_What the task requires_:
Wherever a picture appears in the listing, leave it out, and copy the rest exactly.

(Records supplied begins)

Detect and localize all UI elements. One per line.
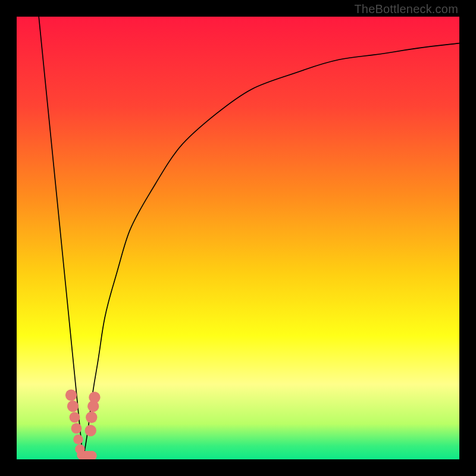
chart-frame: TheBottleneck.com (0, 0, 476, 476)
attribution-text: TheBottleneck.com (354, 2, 458, 16)
scatter-point (89, 392, 100, 403)
curve-layer (17, 17, 459, 459)
scatter-point (65, 389, 77, 400)
scatter-point (67, 400, 79, 412)
right-branch-curve (83, 43, 459, 459)
scatter-point (70, 412, 80, 422)
scatter-point (73, 434, 83, 444)
scatter-point (86, 412, 97, 423)
plot-area (17, 17, 459, 459)
scatter-point (71, 423, 82, 434)
scatter-points (65, 389, 101, 459)
scatter-point (85, 425, 96, 436)
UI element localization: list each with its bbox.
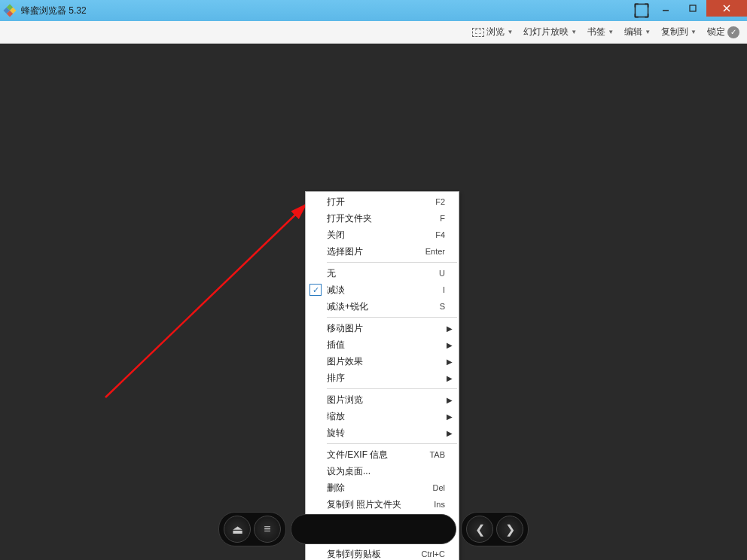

(Records supplied ends)

_Worked solution_:
Detect and localize all UI elements. One per line.
chart-frame: TheBottleneck.com (0, 0, 476, 476)
attribution-text: TheBottleneck.com (354, 2, 458, 16)
scatter-point (89, 392, 100, 403)
curve-layer (17, 17, 459, 459)
scatter-point (65, 389, 77, 400)
scatter-point (67, 400, 79, 412)
right-branch-curve (83, 43, 459, 459)
scatter-point (70, 412, 80, 422)
scatter-point (73, 434, 83, 444)
scatter-point (86, 412, 97, 423)
plot-area (17, 17, 459, 459)
scatter-point (71, 423, 82, 434)
scatter-points (65, 389, 101, 459)
scatter-point (85, 425, 96, 436)
UI element localization: list each with its bbox.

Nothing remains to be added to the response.